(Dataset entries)
========================================

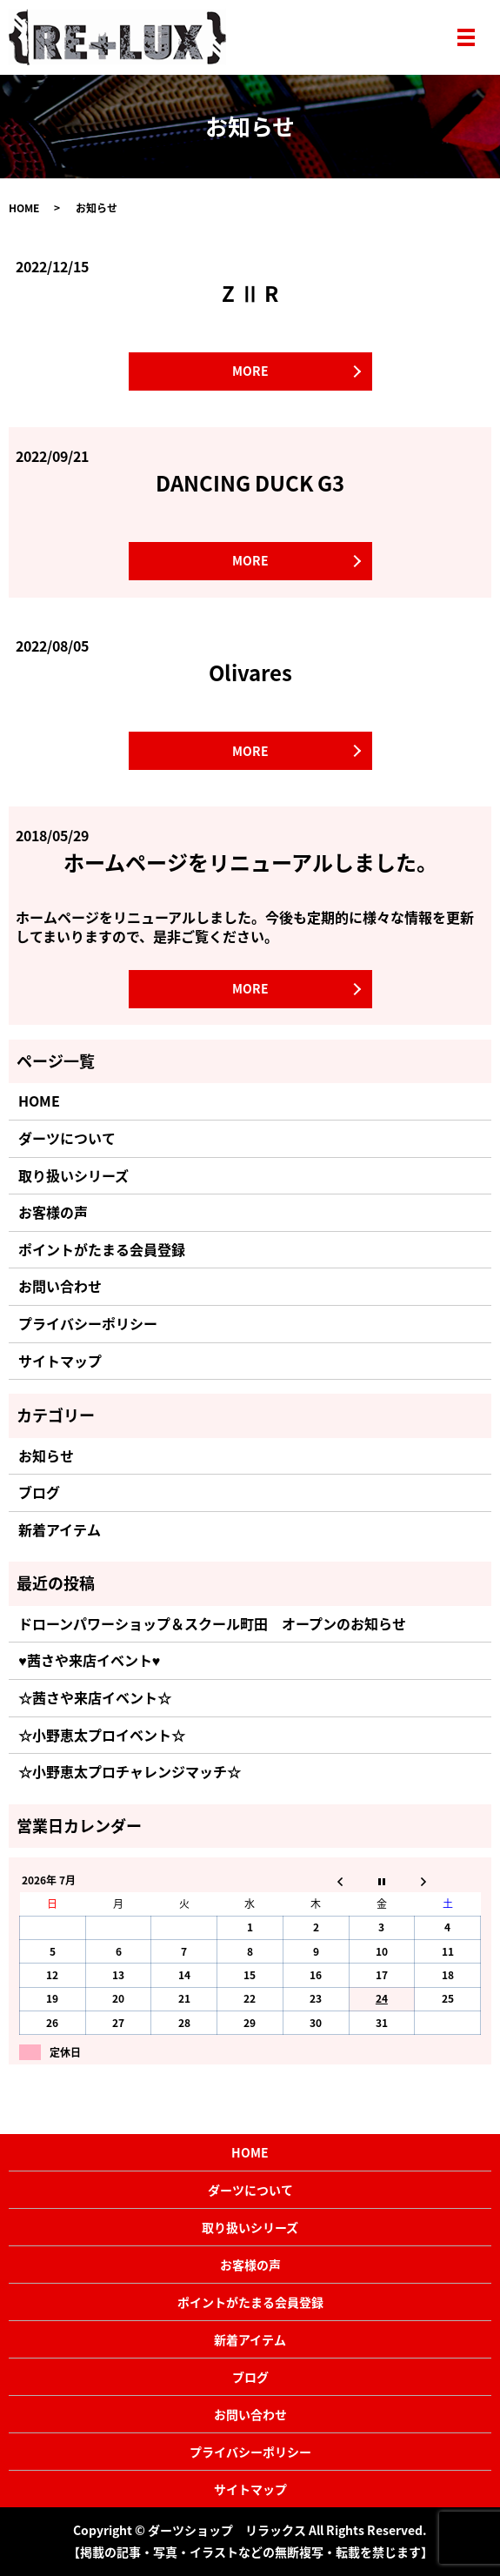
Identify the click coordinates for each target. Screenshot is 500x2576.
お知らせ (46, 1455)
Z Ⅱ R (250, 293)
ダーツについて (67, 1137)
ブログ (39, 1492)
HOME (24, 208)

========================================

> **WHAT IS BEING ASKED**: The records, exactly as written but without images, should be returned.

> **SOLUTION TO THIS PROBLEM**:
Identify the click coordinates for each target. Screenshot is 500x2576.
お知らせ (46, 1455)
Z Ⅱ R (250, 293)
ダーツについて (67, 1137)
ブログ (39, 1492)
HOME (24, 208)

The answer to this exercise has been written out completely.